**ACTION ITEM:** Your output should be each line from the material below that has the word "Audi".
== SOURCE MATERIAL
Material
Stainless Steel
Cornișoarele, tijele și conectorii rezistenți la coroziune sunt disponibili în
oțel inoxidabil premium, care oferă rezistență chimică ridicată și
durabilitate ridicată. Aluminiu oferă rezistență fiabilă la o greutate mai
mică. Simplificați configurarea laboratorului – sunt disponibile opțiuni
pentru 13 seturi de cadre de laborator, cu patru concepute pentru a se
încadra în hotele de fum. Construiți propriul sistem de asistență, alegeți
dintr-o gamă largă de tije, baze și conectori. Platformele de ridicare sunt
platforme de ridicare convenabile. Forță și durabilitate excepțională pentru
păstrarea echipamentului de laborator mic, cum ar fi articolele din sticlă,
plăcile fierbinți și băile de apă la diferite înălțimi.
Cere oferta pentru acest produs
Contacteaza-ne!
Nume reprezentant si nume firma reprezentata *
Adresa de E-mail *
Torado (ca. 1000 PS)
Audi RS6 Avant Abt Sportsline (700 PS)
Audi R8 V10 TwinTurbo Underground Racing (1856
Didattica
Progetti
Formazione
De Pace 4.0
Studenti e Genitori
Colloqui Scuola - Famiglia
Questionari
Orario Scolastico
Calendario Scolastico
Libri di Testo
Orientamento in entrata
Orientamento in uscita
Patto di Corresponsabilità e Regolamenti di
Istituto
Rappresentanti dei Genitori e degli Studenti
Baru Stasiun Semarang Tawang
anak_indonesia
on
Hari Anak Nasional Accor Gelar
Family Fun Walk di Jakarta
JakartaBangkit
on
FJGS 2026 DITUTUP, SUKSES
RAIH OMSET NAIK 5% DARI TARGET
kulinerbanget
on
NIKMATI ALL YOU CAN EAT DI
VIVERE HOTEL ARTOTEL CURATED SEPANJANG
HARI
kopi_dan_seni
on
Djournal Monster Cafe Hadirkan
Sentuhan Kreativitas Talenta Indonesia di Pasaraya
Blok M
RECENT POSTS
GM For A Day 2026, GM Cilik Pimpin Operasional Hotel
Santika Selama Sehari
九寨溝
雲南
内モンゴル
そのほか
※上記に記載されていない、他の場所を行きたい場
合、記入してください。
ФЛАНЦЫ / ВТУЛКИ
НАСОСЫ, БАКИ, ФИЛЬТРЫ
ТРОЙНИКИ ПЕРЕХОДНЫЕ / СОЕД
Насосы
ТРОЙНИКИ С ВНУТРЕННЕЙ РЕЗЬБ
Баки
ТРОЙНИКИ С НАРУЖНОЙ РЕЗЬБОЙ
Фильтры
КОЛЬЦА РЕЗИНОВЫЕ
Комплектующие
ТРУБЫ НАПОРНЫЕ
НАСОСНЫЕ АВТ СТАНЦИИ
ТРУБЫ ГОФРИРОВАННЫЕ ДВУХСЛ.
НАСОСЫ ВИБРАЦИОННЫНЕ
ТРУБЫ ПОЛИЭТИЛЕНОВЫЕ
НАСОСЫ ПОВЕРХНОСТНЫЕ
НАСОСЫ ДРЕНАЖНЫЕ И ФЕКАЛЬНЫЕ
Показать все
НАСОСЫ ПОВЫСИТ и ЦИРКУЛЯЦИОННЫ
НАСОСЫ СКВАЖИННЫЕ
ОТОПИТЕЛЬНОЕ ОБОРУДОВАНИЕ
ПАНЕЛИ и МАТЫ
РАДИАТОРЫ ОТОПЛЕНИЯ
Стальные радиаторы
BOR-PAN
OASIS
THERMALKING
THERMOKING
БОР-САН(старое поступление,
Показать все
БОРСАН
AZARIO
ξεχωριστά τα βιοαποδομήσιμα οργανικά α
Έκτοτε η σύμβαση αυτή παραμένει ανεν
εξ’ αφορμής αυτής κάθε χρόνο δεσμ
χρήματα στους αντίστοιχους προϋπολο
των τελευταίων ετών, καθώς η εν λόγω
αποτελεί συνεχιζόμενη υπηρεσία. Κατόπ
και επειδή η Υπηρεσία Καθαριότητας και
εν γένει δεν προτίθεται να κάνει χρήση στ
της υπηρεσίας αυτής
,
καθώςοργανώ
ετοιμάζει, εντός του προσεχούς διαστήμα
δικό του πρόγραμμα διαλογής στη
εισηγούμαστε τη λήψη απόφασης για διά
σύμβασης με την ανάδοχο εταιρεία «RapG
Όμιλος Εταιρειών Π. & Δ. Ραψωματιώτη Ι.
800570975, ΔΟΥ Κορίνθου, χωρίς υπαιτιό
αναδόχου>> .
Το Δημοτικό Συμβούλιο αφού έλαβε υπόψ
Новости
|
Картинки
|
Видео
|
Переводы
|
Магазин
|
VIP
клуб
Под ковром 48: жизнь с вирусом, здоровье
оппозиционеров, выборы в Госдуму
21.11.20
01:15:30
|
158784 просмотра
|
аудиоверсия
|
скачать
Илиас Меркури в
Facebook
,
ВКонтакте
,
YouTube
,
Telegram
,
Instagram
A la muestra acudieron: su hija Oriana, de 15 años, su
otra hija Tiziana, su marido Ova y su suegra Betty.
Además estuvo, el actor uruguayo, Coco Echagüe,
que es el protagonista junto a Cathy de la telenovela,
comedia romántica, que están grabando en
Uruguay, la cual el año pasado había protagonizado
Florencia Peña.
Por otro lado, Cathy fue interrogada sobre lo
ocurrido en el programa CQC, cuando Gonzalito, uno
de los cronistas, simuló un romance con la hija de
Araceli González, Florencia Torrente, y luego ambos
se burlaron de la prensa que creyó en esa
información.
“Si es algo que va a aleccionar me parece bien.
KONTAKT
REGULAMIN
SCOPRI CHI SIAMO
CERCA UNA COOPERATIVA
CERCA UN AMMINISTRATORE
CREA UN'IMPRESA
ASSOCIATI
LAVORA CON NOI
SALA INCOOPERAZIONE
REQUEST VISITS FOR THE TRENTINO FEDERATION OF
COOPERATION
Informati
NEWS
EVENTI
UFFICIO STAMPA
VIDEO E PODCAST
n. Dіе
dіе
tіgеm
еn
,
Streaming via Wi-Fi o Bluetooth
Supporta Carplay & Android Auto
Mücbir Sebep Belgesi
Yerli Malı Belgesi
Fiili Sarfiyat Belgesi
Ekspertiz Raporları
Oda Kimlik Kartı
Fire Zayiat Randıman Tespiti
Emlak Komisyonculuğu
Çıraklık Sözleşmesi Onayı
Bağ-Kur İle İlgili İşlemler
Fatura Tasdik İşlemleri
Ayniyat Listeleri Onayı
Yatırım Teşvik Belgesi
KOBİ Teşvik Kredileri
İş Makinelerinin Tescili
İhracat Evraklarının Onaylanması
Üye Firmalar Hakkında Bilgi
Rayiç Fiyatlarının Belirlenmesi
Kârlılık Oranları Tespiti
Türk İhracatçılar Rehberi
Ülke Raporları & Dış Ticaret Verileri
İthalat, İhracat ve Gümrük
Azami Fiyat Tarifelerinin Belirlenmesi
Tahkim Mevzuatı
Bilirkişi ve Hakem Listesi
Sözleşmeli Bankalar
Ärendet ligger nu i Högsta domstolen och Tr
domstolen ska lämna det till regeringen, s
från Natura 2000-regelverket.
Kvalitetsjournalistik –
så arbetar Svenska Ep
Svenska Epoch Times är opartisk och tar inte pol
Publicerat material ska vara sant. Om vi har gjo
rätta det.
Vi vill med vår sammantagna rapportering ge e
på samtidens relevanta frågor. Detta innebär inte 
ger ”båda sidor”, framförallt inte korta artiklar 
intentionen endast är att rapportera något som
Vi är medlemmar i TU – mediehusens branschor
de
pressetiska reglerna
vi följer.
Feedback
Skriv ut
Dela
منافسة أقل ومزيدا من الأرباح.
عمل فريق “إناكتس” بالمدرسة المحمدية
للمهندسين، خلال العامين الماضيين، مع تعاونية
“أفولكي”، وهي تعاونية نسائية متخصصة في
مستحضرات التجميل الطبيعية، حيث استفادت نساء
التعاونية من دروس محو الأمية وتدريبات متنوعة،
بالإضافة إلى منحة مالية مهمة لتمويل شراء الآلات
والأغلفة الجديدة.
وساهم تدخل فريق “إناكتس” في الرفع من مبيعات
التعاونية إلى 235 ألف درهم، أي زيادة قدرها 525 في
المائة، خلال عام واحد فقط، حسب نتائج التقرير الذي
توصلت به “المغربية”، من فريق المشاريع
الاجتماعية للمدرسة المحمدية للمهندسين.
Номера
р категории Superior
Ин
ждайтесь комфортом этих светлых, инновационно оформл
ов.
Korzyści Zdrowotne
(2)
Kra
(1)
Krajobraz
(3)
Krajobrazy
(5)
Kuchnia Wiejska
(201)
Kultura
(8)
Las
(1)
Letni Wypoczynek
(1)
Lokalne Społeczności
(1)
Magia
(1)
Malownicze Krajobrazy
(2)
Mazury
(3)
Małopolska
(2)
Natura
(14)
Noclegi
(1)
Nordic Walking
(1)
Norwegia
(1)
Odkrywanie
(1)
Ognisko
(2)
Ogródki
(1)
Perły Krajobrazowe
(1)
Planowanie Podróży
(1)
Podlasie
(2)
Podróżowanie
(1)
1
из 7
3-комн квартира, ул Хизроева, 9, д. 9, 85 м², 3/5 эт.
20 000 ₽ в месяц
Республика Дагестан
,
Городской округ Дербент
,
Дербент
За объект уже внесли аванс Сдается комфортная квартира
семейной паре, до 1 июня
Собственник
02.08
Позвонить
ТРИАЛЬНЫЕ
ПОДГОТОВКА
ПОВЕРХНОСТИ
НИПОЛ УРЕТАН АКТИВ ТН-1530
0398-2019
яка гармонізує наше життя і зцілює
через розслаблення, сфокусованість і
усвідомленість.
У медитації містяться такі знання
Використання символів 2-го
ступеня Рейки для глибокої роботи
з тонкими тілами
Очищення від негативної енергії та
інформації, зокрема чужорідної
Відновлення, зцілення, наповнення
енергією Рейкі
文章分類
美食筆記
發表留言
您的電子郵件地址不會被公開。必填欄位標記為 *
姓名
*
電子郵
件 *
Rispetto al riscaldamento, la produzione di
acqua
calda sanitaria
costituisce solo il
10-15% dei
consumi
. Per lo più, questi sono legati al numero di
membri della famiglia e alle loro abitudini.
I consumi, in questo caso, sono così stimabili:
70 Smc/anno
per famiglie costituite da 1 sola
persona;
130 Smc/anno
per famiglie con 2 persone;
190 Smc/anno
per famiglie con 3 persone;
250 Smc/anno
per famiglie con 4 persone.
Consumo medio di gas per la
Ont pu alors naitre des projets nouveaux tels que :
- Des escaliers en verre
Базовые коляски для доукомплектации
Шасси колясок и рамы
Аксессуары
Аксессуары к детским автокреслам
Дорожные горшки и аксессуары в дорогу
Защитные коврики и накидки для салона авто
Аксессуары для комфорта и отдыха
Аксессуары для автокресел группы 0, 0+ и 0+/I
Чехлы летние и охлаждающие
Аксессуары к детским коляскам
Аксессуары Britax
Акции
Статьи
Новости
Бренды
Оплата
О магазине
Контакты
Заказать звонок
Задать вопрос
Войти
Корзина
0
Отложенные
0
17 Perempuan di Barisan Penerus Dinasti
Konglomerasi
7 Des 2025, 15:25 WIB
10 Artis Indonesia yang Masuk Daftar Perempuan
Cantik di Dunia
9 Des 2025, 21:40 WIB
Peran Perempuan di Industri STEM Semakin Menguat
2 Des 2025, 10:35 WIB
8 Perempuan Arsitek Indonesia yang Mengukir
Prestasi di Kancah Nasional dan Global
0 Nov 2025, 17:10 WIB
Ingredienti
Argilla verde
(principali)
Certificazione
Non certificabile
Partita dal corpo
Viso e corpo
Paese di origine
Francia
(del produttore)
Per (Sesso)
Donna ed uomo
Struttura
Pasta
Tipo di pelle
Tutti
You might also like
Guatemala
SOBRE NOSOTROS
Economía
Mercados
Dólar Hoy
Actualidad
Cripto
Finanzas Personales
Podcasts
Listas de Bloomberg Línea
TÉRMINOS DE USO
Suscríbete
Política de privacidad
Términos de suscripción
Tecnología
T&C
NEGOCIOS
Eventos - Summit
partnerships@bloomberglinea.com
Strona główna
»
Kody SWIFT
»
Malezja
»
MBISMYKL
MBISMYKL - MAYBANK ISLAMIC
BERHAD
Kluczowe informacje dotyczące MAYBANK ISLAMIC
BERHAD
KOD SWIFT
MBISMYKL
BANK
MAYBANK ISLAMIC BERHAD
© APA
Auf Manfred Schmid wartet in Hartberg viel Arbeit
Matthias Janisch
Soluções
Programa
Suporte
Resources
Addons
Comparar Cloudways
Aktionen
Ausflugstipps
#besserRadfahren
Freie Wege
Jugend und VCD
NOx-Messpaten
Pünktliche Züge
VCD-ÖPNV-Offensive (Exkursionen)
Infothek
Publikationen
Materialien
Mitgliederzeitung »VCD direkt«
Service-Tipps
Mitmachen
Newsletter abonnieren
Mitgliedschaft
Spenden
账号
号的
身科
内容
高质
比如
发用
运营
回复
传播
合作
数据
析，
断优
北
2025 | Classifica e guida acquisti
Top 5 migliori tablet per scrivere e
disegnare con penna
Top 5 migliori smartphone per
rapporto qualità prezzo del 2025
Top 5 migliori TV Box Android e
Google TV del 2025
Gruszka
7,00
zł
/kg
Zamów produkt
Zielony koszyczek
====
**RESPONSE TO THE TASK:**
Audi RS6 Avant Abt Sportsline (700 PS)
Audi R8 V10 TwinTurbo Underground Racing (1856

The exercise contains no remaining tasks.